THE PROBLEM
Only the lines below starting at the one containing "You are a GUI" and ending at the one containing "The height and" belong in the answer, each copied exactly.

THE RECORDS
########################################

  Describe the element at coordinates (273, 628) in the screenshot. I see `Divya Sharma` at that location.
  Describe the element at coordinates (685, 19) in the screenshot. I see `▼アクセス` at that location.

########################################

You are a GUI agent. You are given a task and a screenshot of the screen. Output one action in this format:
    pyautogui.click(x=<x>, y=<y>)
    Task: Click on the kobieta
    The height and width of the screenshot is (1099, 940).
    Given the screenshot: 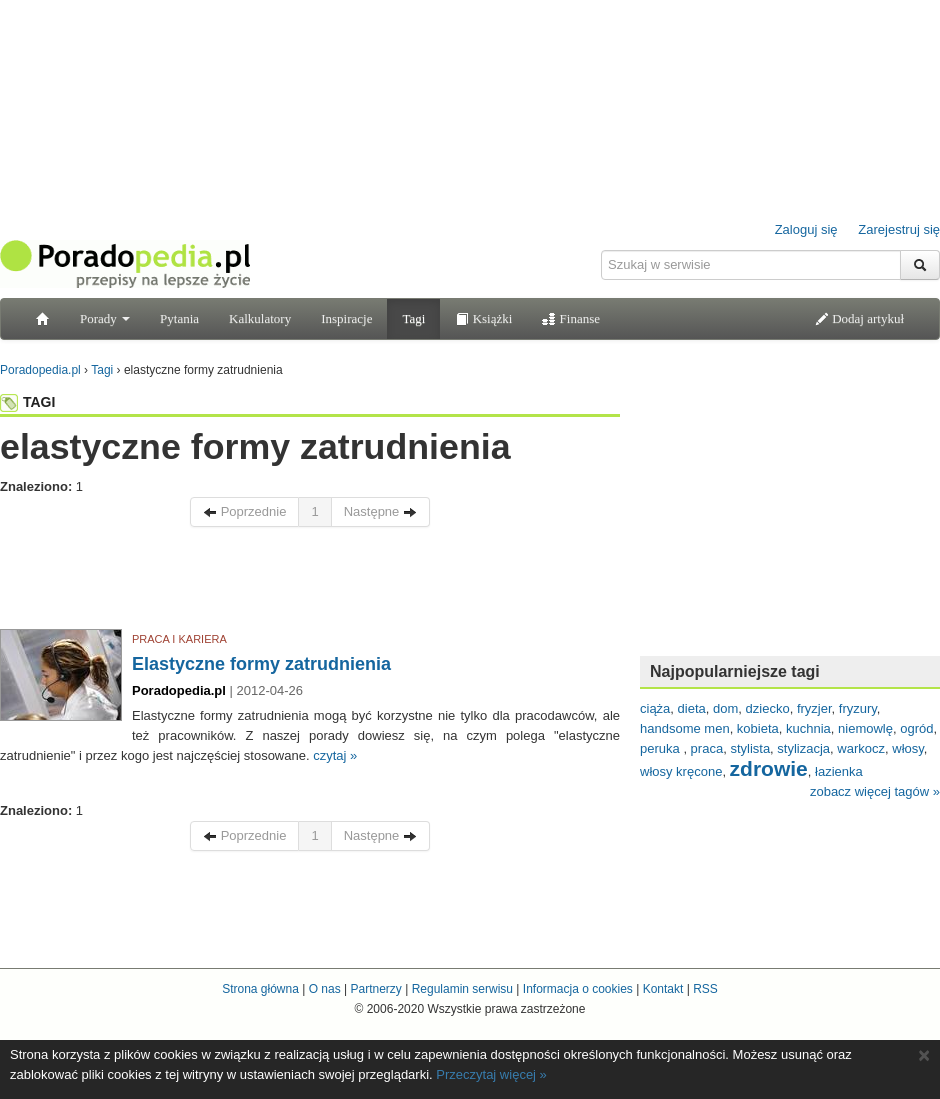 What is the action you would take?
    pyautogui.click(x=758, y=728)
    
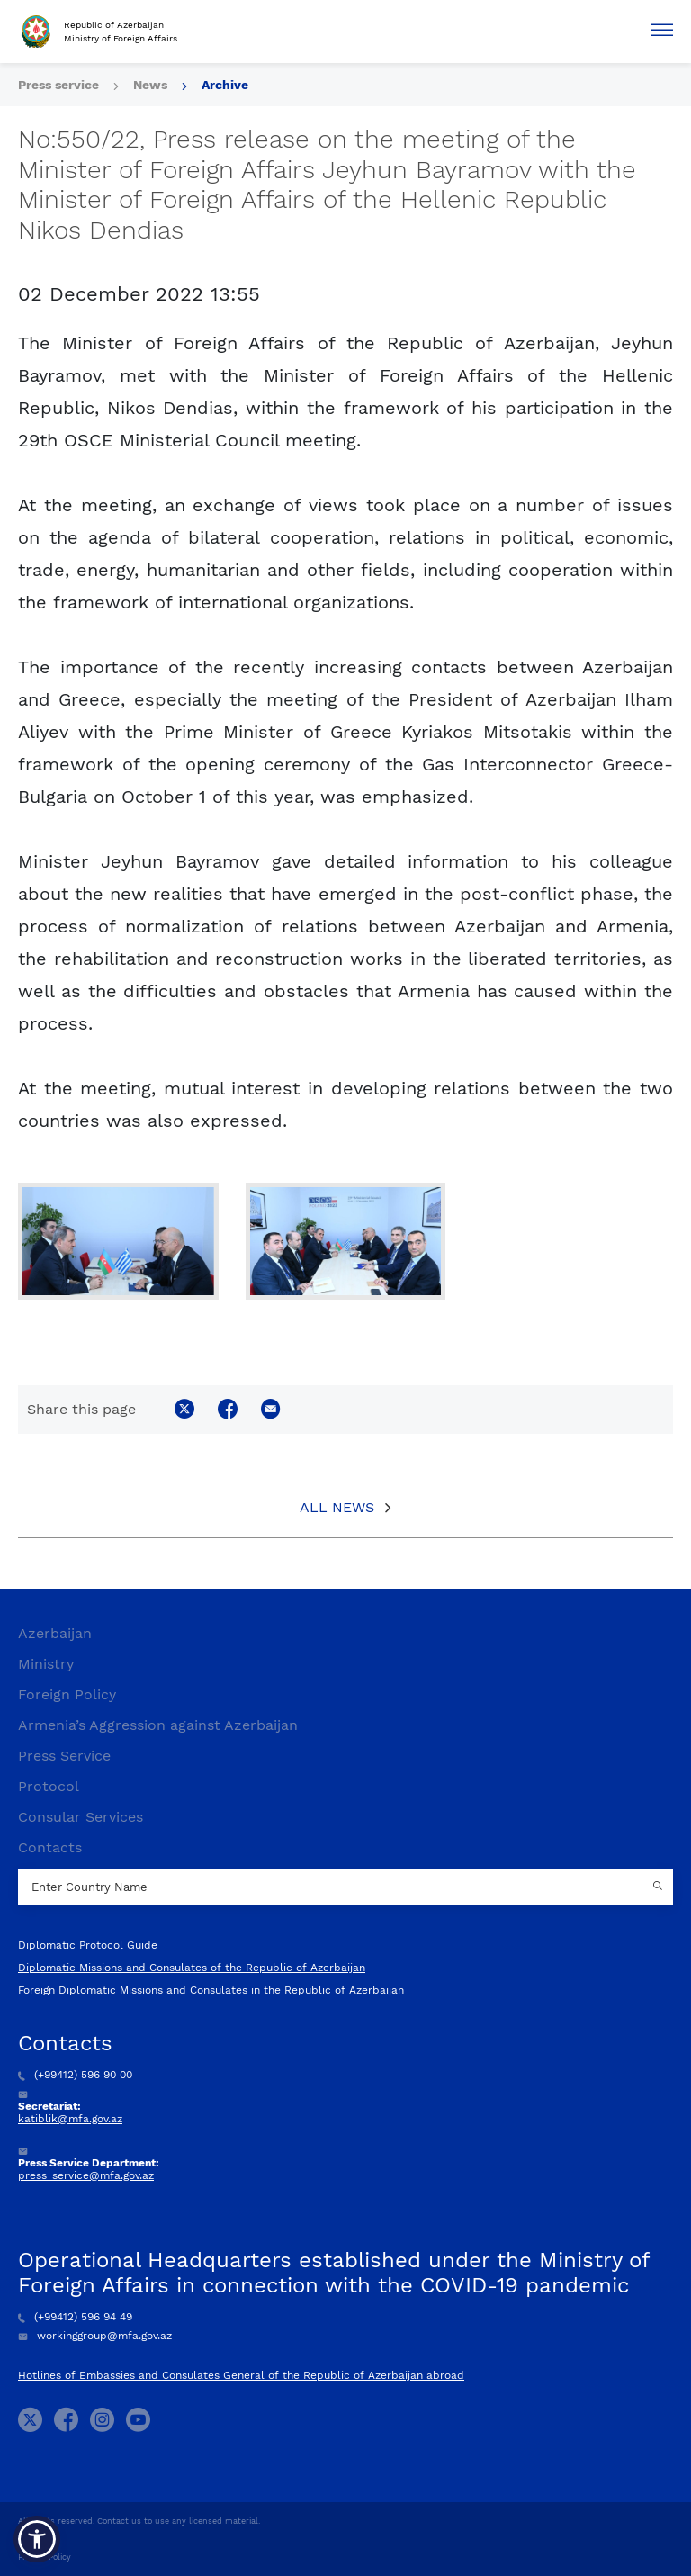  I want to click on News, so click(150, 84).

########################################

SOLVED PROBLEM
You are a GUI agent. You are given a task and a screenshot of the screen. Output one action in this format:
    pyautogui.click(x=<x>, y=<y>)
    Task: Click on the kobieta
    The height and width of the screenshot is (1099, 940).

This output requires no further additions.